*Task description:*
All lines from the line containing "CARPA: JACKSON CHOURIO" up to and including the last line of the entries must be written out exactly, with no others.

*The data:*
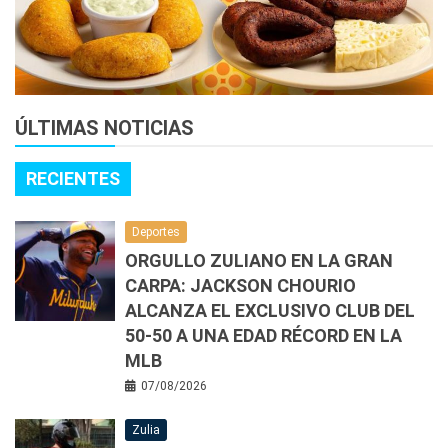
ÚLTIMAS NOTICIAS
RECIENTES
Deportes
ORGULLO ZULIANO EN LA GRAN
CARPA: JACKSON CHOURIO
ALCANZA EL EXCLUSIVO CLUB DEL
50-50 A UNA EDAD RÉCORD EN LA
MLB
07/08/2026
Zulia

*Answer area:*
CARPA: JACKSON CHOURIO
ALCANZA EL EXCLUSIVO CLUB DEL
50-50 A UNA EDAD RÉCORD EN LA
MLB
07/08/2026
Zulia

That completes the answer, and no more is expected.